Goal of the exercise. Your answer should be an exact copy of all the entries, free of pictures.

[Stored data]
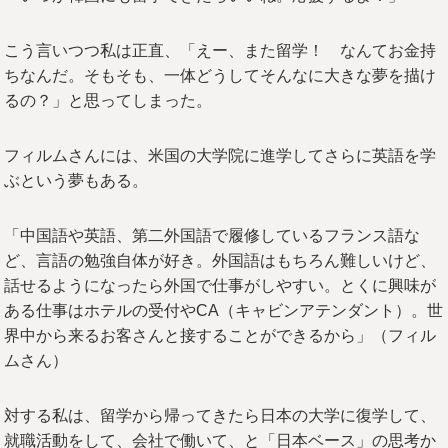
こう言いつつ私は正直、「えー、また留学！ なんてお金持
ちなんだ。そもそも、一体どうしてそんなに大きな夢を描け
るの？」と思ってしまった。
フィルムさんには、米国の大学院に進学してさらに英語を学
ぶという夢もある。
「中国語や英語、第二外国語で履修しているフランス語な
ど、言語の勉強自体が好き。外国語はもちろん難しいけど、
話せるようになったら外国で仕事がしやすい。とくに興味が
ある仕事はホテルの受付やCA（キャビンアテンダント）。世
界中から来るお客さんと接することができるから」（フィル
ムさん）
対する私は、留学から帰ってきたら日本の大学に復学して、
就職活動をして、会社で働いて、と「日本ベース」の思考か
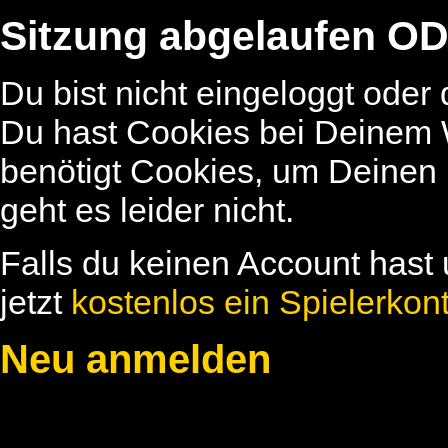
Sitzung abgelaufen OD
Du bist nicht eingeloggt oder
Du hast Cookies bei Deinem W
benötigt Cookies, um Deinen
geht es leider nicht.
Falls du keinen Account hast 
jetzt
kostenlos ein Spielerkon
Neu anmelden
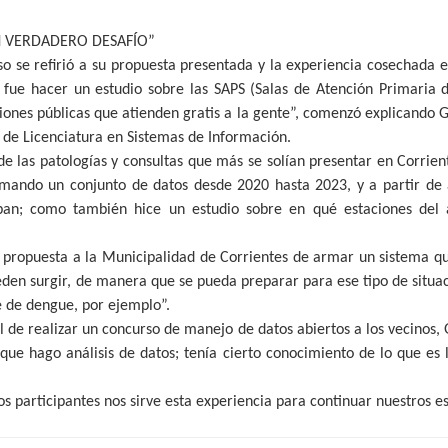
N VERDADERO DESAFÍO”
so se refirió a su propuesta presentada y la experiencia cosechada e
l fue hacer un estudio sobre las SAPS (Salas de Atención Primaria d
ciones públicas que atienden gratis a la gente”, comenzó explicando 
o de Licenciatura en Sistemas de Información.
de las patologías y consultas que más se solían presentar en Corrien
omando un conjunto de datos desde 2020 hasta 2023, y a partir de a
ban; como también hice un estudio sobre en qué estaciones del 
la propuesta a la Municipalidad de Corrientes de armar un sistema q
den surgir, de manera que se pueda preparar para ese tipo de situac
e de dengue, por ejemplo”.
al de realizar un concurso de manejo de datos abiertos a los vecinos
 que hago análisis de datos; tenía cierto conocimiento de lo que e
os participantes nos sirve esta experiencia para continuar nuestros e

Answer section.
こう言いつつ私は正直、「えー、また留学！ なんてお金持
ちなんだ。そもそも、一体どうしてそんなに大きな夢を描け
るの？」と思ってしまった。
フィルムさんには、米国の大学院に進学してさらに英語を学
ぶという夢もある。
「中国語や英語、第二外国語で履修しているフランス語な
ど、言語の勉強自体が好き。外国語はもちろん難しいけど、
話せるようになったら外国で仕事がしやすい。とくに興味が
ある仕事はホテルの受付やCA（キャビンアテンダント）。世
界中から来るお客さんと接することができるから」（フィル
ムさん）
対する私は、留学から帰ってきたら日本の大学に復学して、
就職活動をして、会社で働いて、と「日本ベース」の思考か
Sitzung abgelaufen OD
Du bist nicht eingeloggt oder
Du hast Cookies bei Deinem W
benötigt Cookies, um Deinen
geht es leider nicht.
Falls du keinen Account hast 
jetzt
kostenlos ein Spielerkon
Neu anmelden
N VERDADERO DESAFÍO”
so se refirió a su propuesta presentada y la experiencia cosechada e
l fue hacer un estudio sobre las SAPS (Salas de Atención Primaria d
ciones públicas que atienden gratis a la gente”, comenzó explicando 
o de Licenciatura en Sistemas de Información.
de las patologías y consultas que más se solían presentar en Corrien
omando un conjunto de datos desde 2020 hasta 2023, y a partir de a
ban; como también hice un estudio sobre en qué estaciones del 
la propuesta a la Municipalidad de Corrientes de armar un sistema q
den surgir, de manera que se pueda preparar para ese tipo de situac
e de dengue, por ejemplo”.
al de realizar un concurso de manejo de datos abiertos a los vecinos
 que hago análisis de datos; tenía cierto conocimiento de lo que e
os participantes nos sirve esta experiencia para continuar nuestros e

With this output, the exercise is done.